University of Georgia agricultural climatologist Pam Knox has been named interim director of the Georgia Automated Environmental Monitoring Network. As interim director, she will oversee the UGA weather network, which includes 86 weather stations statewide.
Every second, each station monitors:
- Air temperature.
- Relative humidity.
- Solar radiation.
- Wind speed and direction
- Soil temperature at depths of 2, 4 and 8 inches.
- Atmospheric pressure.
- Soil moisture.
Data from the stations are summarized at 15-minute intervals, and at midnight, a microcomputer on the UGA Griffin campus calculates a daily summary. This data can be accessed on the weather network’s website at weather.uga.edu.

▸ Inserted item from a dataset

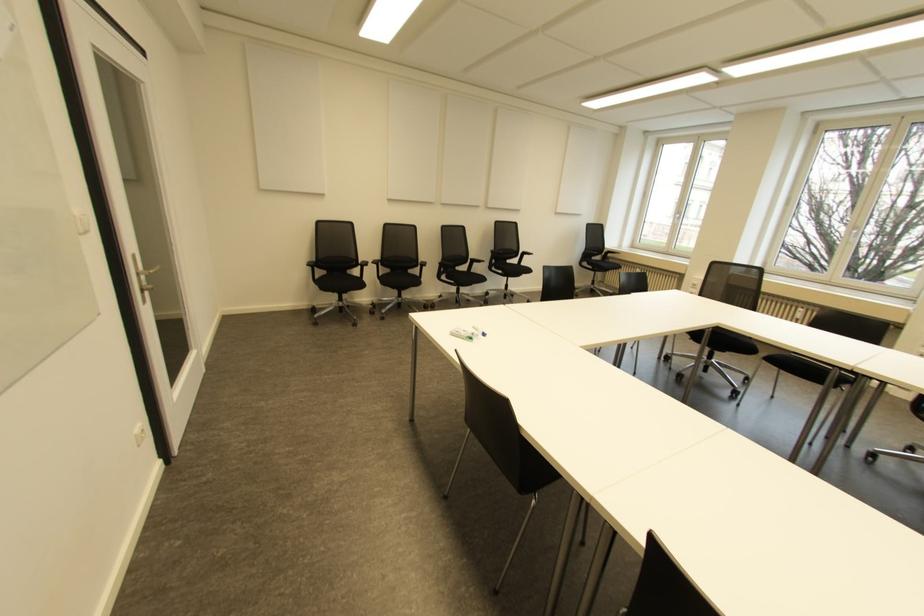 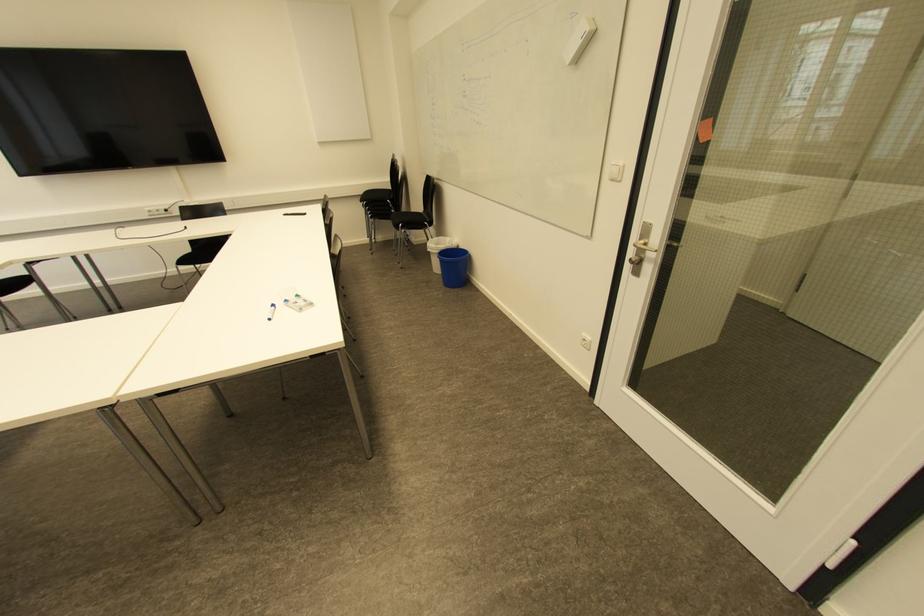 Where in the second image is the point corresponding to pixel 483 334 from the first image?

(273, 306)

“The weather network is used by a great variety of people in the agricultural industry to keep track of growing degree days or chill hours. Chill hours are especially important for peach growers, as peaches require a number of these hours to bloom properly. If they don’t get them, farmers have to spray chemicals to mature the trees,” Knox said. “Corn growers use the weather data to determine when to apply pesticides to fight fungal diseases.”

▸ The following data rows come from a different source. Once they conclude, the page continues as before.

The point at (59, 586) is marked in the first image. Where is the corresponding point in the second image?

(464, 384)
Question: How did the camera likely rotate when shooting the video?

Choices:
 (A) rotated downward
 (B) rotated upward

The National Weather Service uses the weather network precipitation data to create the drought monitor map that they release every Thursday, Knox said. They also use current wind and rainfall data to identify severe weather in progress.
In addition to those in the agricultural industry, utility companies use the UGA weather network, established in 1991, to help them determine when maximum loads will occur.

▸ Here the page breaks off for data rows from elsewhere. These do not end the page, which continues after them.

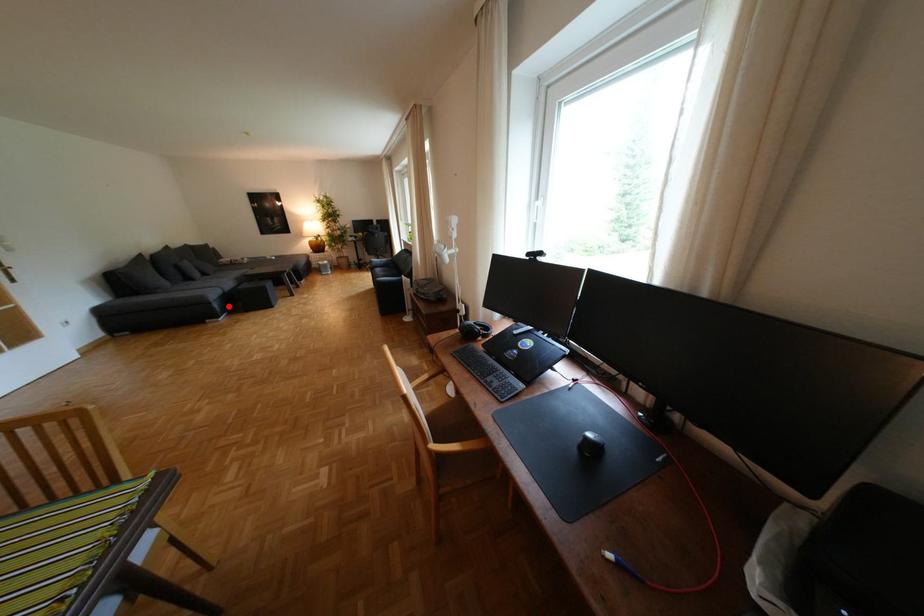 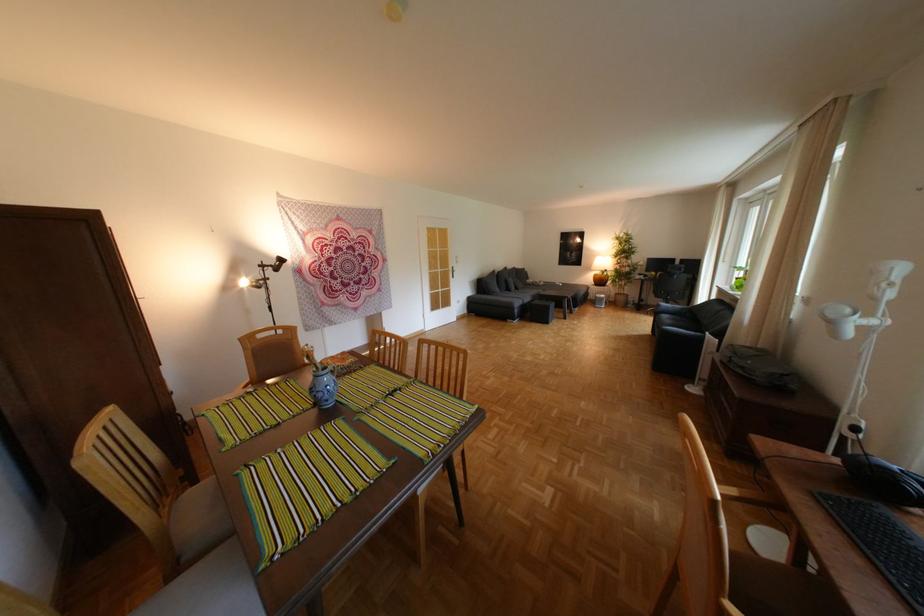 The point at the highlighted location is marked in the first image. Where is the corresponding point in the second image?

(529, 312) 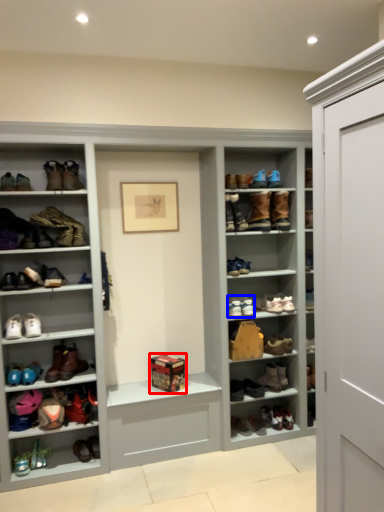 Question: Which point is closer to the camera, box (highlighted by a red box) or shoe (highlighted by a blue box)?

Choices:
 (A) box
 (B) shoe

Answer: (A) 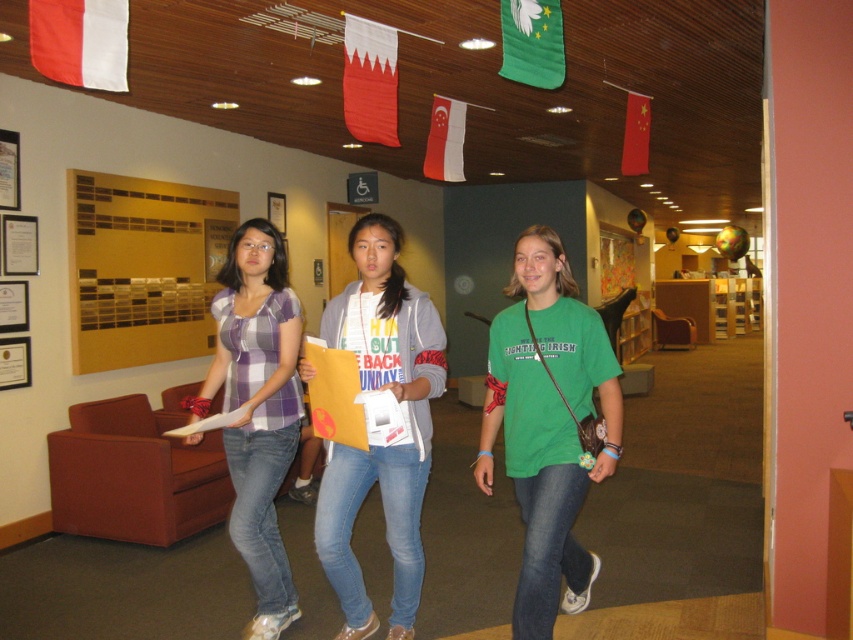 Question: Which of the following is the farthest from the observer?

Choices:
 (A) (409, 508)
 (B) (93, 244)
 (C) (589, 369)
 (D) (273, 630)

Answer: (B)

Question: Can you confirm if gold metallic bulletin board at upper left is positioned to the left of plaid fabric shirt at center?

Choices:
 (A) no
 (B) yes

Answer: (B)

Question: In this image, where is green matte t-shirt at center located relative to plaid fabric shirt at center?

Choices:
 (A) above
 (B) below

Answer: (B)

Question: Which object is farther from the camera taking this photo?

Choices:
 (A) plaid fabric shirt at center
 (B) green matte t-shirt at center
 (C) gold metallic bulletin board at upper left

Answer: (C)

Question: Does gold metallic bulletin board at upper left have a lesser width compared to plaid fabric shirt at center?

Choices:
 (A) no
 (B) yes

Answer: (A)

Question: Among these points, which one is farthest from the camera?

Choices:
 (A) (213, 260)
 (B) (521, 476)
 (C) (241, 492)
 (D) (386, 344)

Answer: (A)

“They need to know the hottest and coldest parts of the day to prepare for power usage,” Knox said.
Average people who are interested in weather and students who are learning about weather use the stations, too. Knox was once one of those students.
“I became interested in the weather when I was in the third grade and a tornado came three blocks from my house,” she said. “In college, I was into physics and I got my master’s degree in meteorology from the University of Wisconsin-Madison.”
Knox came to UGA in 2001 and worked alongside David Stooksbury, UGA agricultural engineer and former state climatologist. Since 2012, Knox has worked as an agricultural climatologist in the UGA College of Agricultural and Environmental Sciences.
“Some of the projects I have been doing over the past five to six years have been granted-funded projects on agriculture and climate variability and how climate affects crops and livestock,” Knox said.
Before coming to Georgia, Knox was the Wisconsin state climatologist. Over her career, she has worked with numerous weather observation systems and cooperated with the National Weather Service and other state and federal offices.
As interim director of the weather network, Knox doesn’t plan to make many changes. She will leave those decisions for the permanent director. She does foresee the addition of more weather stations to the network.
“We need to grow smartly and manage the weather network closely to maintain quality control,” she said.
Through a grant with the Southeast Regional Climate Hub, she will study climate variability and its effect on farmers in the Southeast.
“La Nina, El Nino, drought, trends in climate — I look at how these affect farmers,” she said. “The weather dictates how they schedule their field work, pest spraying, which crops to plant and the best time to plant them.”
Knox also writes the UGA climate blog, Climate and Agriculture in the South East, found at blog.extension.uga.edu/climate, to communicate research articles and climate summaries to Georgia and the Southeast.
“I share articles related to climate and agriculture, and I have about 100 followers on Twitter and followers on Facebook,” she said. “It’s not a huge blog, but people do send me comments.
I enjoy doing it and, fortunately, I have a lot of colleagues who send me articles to share.”
Knox is also the coordinator for Georgia’s Region One and Region Three in the Community Collaborative Rain, Hail and Snow Network (CoCoRaHS), a group of citizen scientists who collect and record precipitation observations. The program began in Colorado in 1997 and has since spread across the U.S.
“It’s a bunch of volunteers who report rainfall and some snowfall. Many volunteers are so faithful, they even report zeros when there is no rain,” she said. “They have been important in tracing the high floods across the states. In 2009, the largest amount of rainfall — 15 inches in just a few hours — was recorded near Douglasville, (Georgia). A number of farmers are in that group as well.”